未開の幸福 | 新・ユートピア数歩手前からの便り

未開の幸福

先日のEsperanta Retradioの記事(“Tsimanoj”ne suferas korinfarkton)によれば、ボリビアの先住民チマネ族はこれまで心筋梗塞などの心臓病とは無縁だったが、最近はその罹患率が高くなっているそうだ。何故か。白人との接触が増えて、その伝統的な生活習慣が大きく変化したからだと言われている。狩猟採集を中心とした「非合理的な」生活から白人のもたらした文明の利器による「合理的な」生活へ。言うまでもなく、この変化はチマネ族に限られた運命ではない。日本人も明治期の開国=文明開化によって生活習慣が西洋化し始め、先の大戦に敗れた後はアメリカ並みの生活が目標となった。結果、チマネ族のように、かつては無縁だった所謂「贅沢病」に苦しむ日本人も増加している。それ故、和食中心の質素な食生活(粗食)が再評価されているものの、アメリカ式のボリュームのある食生活が日本人の体格を大きく向上させたことも事実だ。また、伝統的な生活では祈祷や修祓などに頼るしかなかった不治の病が西洋の近代医学では治癒可能になった、ということもある。もとよりそれが運命である以上、「非合理的な」生活から「合理的な」生活への近代化の流れは不可避だ。チマネ族も日本人も、便利になった生活を今更捨てることなどできないだろう。しかし、それにもかかわらず、近代化以前の生活の方が幸福であったという思いも捨て切れない。スマホを駆使して最先端の遊びに興じている今の子供たちよりも何もない原っぱを駆け回っている昔の子供たちの方が楽しそうに見える。これは私の偏見にすぎないのか。私は前近代の生活に戻るつもりはないが、さりとて近代化された今の生活が無条件に正しいとも思えない。
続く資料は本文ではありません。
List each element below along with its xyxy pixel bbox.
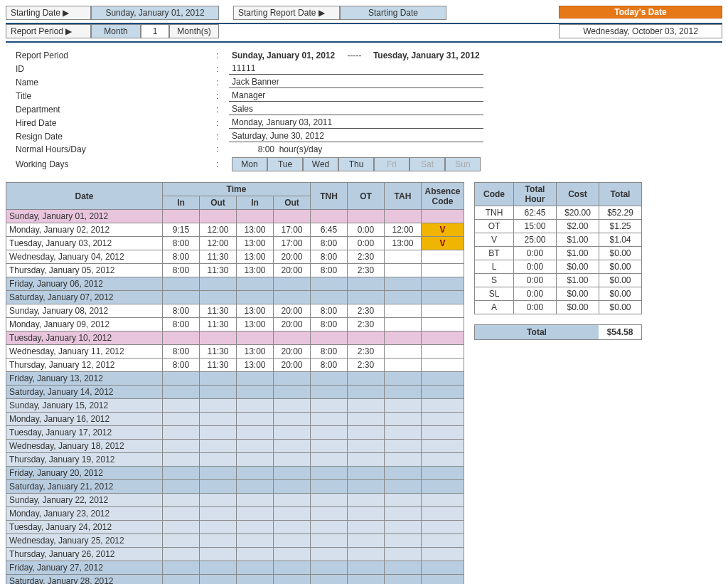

いや、「近代化」それ自体は不可避の運命だが、これまでの西洋主導の近代化とは別の近代化があるのではないか。私は先に「伝統的な生活では不治の病であったものが西洋の近代医学では治癒可能になった」と述べたが、最近では西洋医学では不治とされた病が東洋医学では治癒可能になっている場合もあるそうだ。私はここで「東洋の方が西洋より優れている」と言いたいのではない。東洋医学と西洋医学とでは治療の考え方が根本的に異なっている。同様に、私はこれまでとは質的に異なる近代化を摸索しているだけだ。「近代の超克」は依然として私の喫緊の課題であり続けている。